Dataset entries:
· · ·

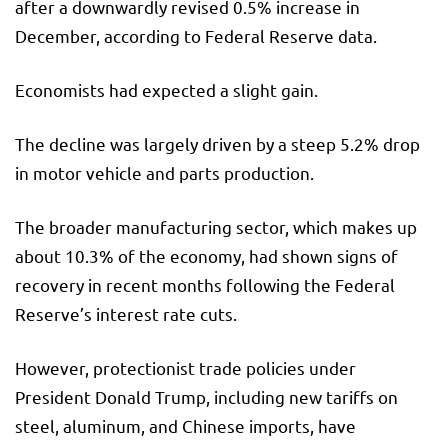
after a downwardly revised 0.5% increase in
December, according to Federal Reserve data.
Economists had expected a slight gain.
The decline was largely driven by a steep 5.2% drop
in motor vehicle and parts production.
The broader manufacturing sector, which makes up
about 10.3% of the economy, had shown signs of
recovery in recent months following the Federal
Reserve’s interest rate cuts.
However, protectionist trade policies under
President Donald Trump, including new tariffs on
steel, aluminum, and Chinese imports, have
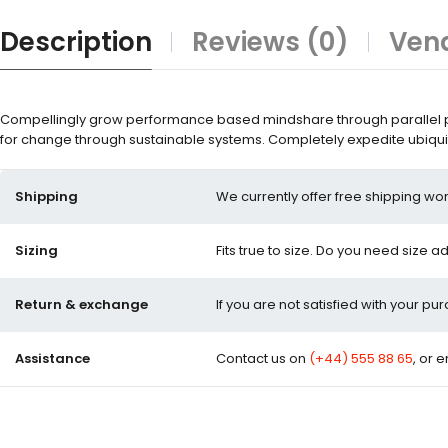
Description
Reviews (0)
Vend
Compellingly grow performance based mindshare through parallel pot
for change through sustainable systems. Completely expedite ubiquit
Shipping
We currently offer free shipping wor
Sizing
Fits true to size. Do you need size a
Return & exchange
If you are not satisfied with your pu
Assistance
Contact us on
(+44) 555 88 65
, or 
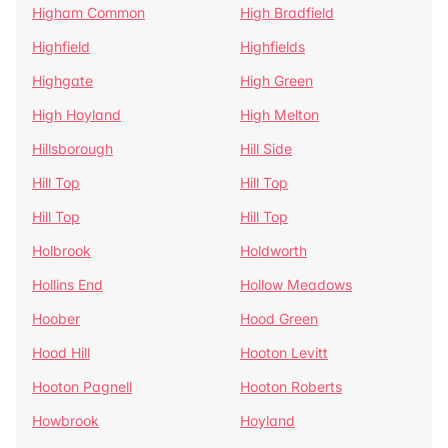
Higham Common
High Bradfield
Highfield
Highfields
Highgate
High Green
High Hoyland
High Melton
Hillsborough
Hill Side
Hill Top
Hill Top
Hill Top
Hill Top
Holbrook
Holdworth
Hollins End
Hollow Meadows
Hoober
Hood Green
Hood Hill
Hooton Levitt
Hooton Pagnell
Hooton Roberts
Howbrook
Hoyland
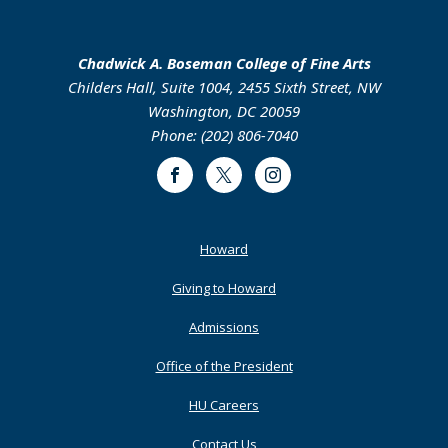
Chadwick A. Boseman College of Fine Arts
Childers Hall, Suite 1004, 2455 Sixth Street, NW
Washington, DC 20059
Phone: (202) 806-7040
Facebook
Twitter
Instagram
Footer
Howard
Primary
Giving to Howard
Admissions
Office of the President
HU Careers
Contact Us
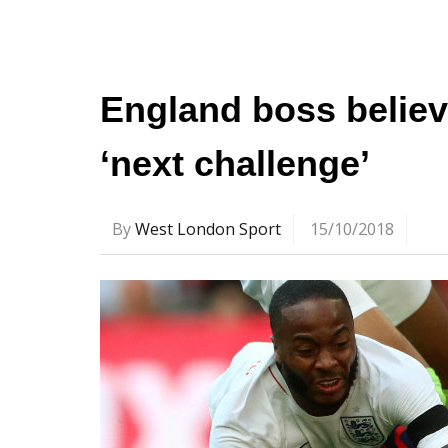
England boss believe
‘next challenge’
By
West London Sport
15/10/2018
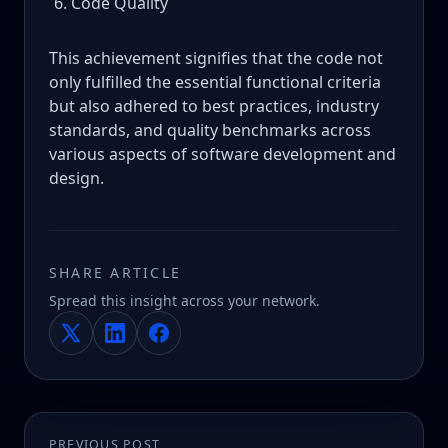
Code Quality
This achievement signifies that the code not
only fulfilled the essential functional criteria
but also adhered to best practices, industry
standards, and quality benchmarks across
various aspects of software development and
design.
SHARE ARTICLE
Spread this insight across your network.
PREVIOUS POST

· · ·

**What you need to do:** Pictures are to be left out; the records above must be repeated word for word.

**Solution to this exercise:**
after a downwardly revised 0.5% increase in
December, according to Federal Reserve data.
Economists had expected a slight gain.
The decline was largely driven by a steep 5.2% drop
in motor vehicle and parts production.
The broader manufacturing sector, which makes up
about 10.3% of the economy, had shown signs of
recovery in recent months following the Federal
Reserve’s interest rate cuts.
However, protectionist trade policies under
President Donald Trump, including new tariffs on
steel, aluminum, and Chinese imports, have
Description
Reviews (0)
Vend
Compellingly grow performance based mindshare through parallel pot
for change through sustainable systems. Completely expedite ubiquit
Shipping
We currently offer free shipping wor
Sizing
Fits true to size. Do you need size a
Return & exchange
If you are not satisfied with your pu
Assistance
Contact us on
(+44) 555 88 65
, or 
Higham Common
High Bradfield
Highfield
Highfields
Highgate
High Green
High Hoyland
High Melton
Hillsborough
Hill Side
Hill Top
Hill Top
Hill Top
Hill Top
Holbrook
Holdworth
Hollins End
Hollow Meadows
Hoober
Hood Green
Hood Hill
Hooton Levitt
Hooton Pagnell
Hooton Roberts
Howbrook
Hoyland
Chadwick A. Boseman College of Fine Arts
Childers Hall, Suite 1004, 2455 Sixth Street, NW
Washington, DC 20059
Phone: (202) 806-7040
Facebook
Twitter
Instagram
Footer
Howard
Primary
Giving to Howard
Admissions
Office of the President
HU Careers
Contact Us
England boss believe
‘next challenge’
By
West London Sport
15/10/2018
Code Quality
This achievement signifies that the code not
only fulfilled the essential functional criteria
but also adhered to best practices, industry
standards, and quality benchmarks across
various aspects of software development and
design.
SHARE ARTICLE
Spread this insight across your network.
PREVIOUS POST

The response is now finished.